A bench of Justices Vikramjit Sen and Shiva Kirti Singh was informed by the government’s counsel that the Ministry of Law and Justice has initiated a proposal to amend Section 10A (1) of the Divorce Act.
Christians file for divorce under Section 10A (1), which states that a petition for dissolution of marriage by mutual consent can be presented before a court only after a judicial separation of two years. However, the period of separation is one year in other statutes such as the Special Marriage Act, the Hindu Marriage Act and the Parsi Marriage and Divorce Act.
The note forwarded by the Law Ministry stated that the proposal for a review of Section 10A (1) was under consideration and a decision would be taken after consulting all the stakeholders.
After going through the note, the bench told the counsel that it was only a proposal and that the government should not come back after a considerable period of time with a statement that the proposal has been shot down.
It then passed a formal order, urging the government to bring uniformity in the divorce laws across the religions. “We expect the Ministry of Law and Justice to not only file its reply in the matter but also expeditiously take a decision on whether Section 10A (1) requires to be amended,” the order stated.
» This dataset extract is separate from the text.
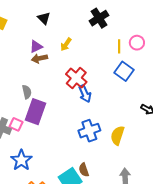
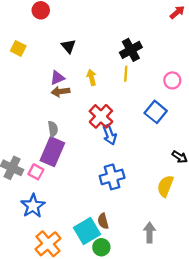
yellow arrow: (66, 44) -> (92, 77), turned 128
yellow line: (119, 46) -> (126, 74), moved
gray semicircle: (27, 92) -> (53, 129), moved
pink square: (16, 124) -> (36, 172), moved
yellow semicircle: (117, 135) -> (165, 186), moved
Meanwhile, advocate Rajeev Sharma, who appeared for petitioner Albert Anthony, pointed out difficulties that Christian couples will have to face till the time the government takes a decision on amending the law. He pointed out that various high courts had held this provision to be arbitrary and discriminatory but family courts, outside such states, do not accept high court judgments as binding.
Accepting his submission, the bench asked Sharma to specify the particular case where such problems have cropped up and said the court will pass appropriate orders therein. When the lawyer said that his client’s case was being simply adjourned by a family court in Uttar Pradesh’s Ghaziabad, the bench directed the subordinate court to decide the matter within a month. “You take an order there and come to us. We are totally in agreement with you,” it told Sharma.
The court had in the last hearing said Section 10A (1) lacked rationale and asked the government why it did not amend the law even after some high courts held it to be violative of Articles 14 (right to equality) and 21 (right to life and liberty).